Very Special kids is very close to our hearts as they were the first people to introduce us to a world where our child, and the prognosis we were facing wasn’t abnormal.
I will never forget my first visit to the Very Special Kids Hospice.
We toured VSK
They invited us down for an open day. Were other new – to their service – parents came down, we probably had morning tea.
We met their chief medical officer – the GP in charge.
We heard from the incredible founder, sister Margaret about her passion. How she led the way in creating and transforming the way children in palliative care were managed and cared for.
Palliative care is a lifestyle support service, more than only for end of life.
They addressed every known pain point a carer has about asking (entrusting) someone else to care for their – sometimes super complex – children.
Even invited a parent down who often used the hospice to share their story.
VSK Knew What Issues We Faced
There is a lot of weight that comes with knowing;
Mismanaged care, even small mistakes, can tip a child onto a downhill slide that can’t be stopped.
They take that all in their stride. They have seen a lot of things, and understand the importance of the details.
The facilities are beautiful, they have a great size property.
We walked the grounds, visited the two apartments on the grounds in which families can stay.
Families can have their Very Special Kids stay in the apartment. Or have the child looked after in the hospice, so the family can come and go as they please.
This is a great opportunity to keep and eye on the care they receive, or for parents to have their input and share their experiences. This suits lots of parents, who feel that is best.
Or to let the child adjust slowly to a new place and routine of sleepovers without their primary carers. (Or the parents to get used to it.)
It was here I met my good friend Kat. She and my husband Luke were like the naughty kids in the back cracking jokes, and getting up to mischief.
Her sense of humour connected with Luke right away. The almost totally inappropriate jokes or as Kat likes to say ‘irreverence’ was a brilliant addition to our lives.
She was one of our first great connections. A mum who had a super complex child with a life limiting illness who didn’t stay in survival mode, or do anything by halves.
While she is one of a kind, so are all the families you meet at VSK. All parents to beautiful children with complicated life limiting illnesses.
This is reassuring in a strange and uncomfortable way.
VSK hospice staff is made up of the doctors, nurses, carers, allied health team, some visiting guest like an art therapist, or a petting zoo or musical talent to entertain and delight the kids.
I am sure there are many admin people and managers too. Another side of the staff is the family support workers.
Family Support Coordinators
They also are mental health professionals but you never feel like its a specific focus as their approach is very relaxed. They come along side and chat.
Making connections where there is a need, or recommending who you need to look for. Answering concerns or just being a listening ear.
We’ve had two family support coordinators in our 4 plus years with VSK. I have appreciated having them both.
Our first connected us in with the area coffee mornings. It was again ressuring that people going through similar things to us, lived all over the place.
Our family support worker called in the heartfelt photography team when Matthew received his prognoses, the photo shoot is an absolute treasure.
Theyreferred us to places like TLC & Lions Club for small batches of funding as well.
Peer Support Events
VSK would pay for coffees (& sometimes breakfast or at least a snack for morning tea) while we parents talked and talked. Sometimes there would be two people, other times 5 or 6.
I don’t recall there being too many more than that.
Most locations didn’t have children along so adults could relax and talk. Take a breather.
Some parents, had lost their ‘Very Special Kid’ & those parents were just as welcome as those who had not.
I had several fears about what would happen if we lost Matthew one day. One, losing everything that we had gained from having him in our lives.
The special needs community & the hospital community were part of that. VSK has addressed that beautifully.
Their services begin with a life limiting diagnosis, and doesn’t end with the passing of the child.
They focus on supporting the parents to look after how they and their family cope with the unfolding tragedy.
We Used The Hospice Often
It took a while before the first time Matthew stayed at the hospice.
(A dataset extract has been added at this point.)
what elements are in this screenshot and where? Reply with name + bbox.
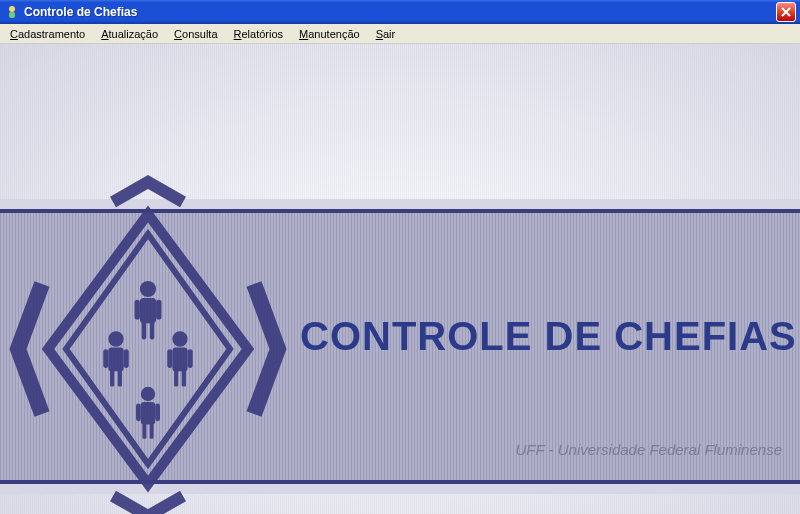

We had intended to stay with him at the parent apartments or him at the hospice and us at the apartments.
In the end we used it like we would a grandparent, for our other two typical children.
If we had work conferences or wanted a parent’s weekend away we would book Matthew into the Very Special Kids Hospice.
When you arrived at the hospice you entered the double electronic locking doors to the main room/foyer.
It was like a living room at home, with the nurses station tucked into one corner. The kitchen was off to one side, and oversized but not completely commercial . Therapy, meal times, hanging out could all be done in this space. There was even couch space with TV and play station hooked up.
After a couple of times, when we rolled in Matthew started doing his happy/excited dance and the staff soon rocked over to gush over having him.
Matthew clearly knew exactly where he was and loved it!
It was a huge relief, we needed a response like this. To be sure he knew where he was and that he loved it.
The whole team there was always reassuring.
Their in-house physio took great interest in Matthew and was super keen to make contact with his regular therapists to assist with his normal therapy.
Very Special Kids gave us treasured memories, great friends.
Most of all they gave us a place we didn’t feel alone and like nobody could understand. All the while pouring love into our family.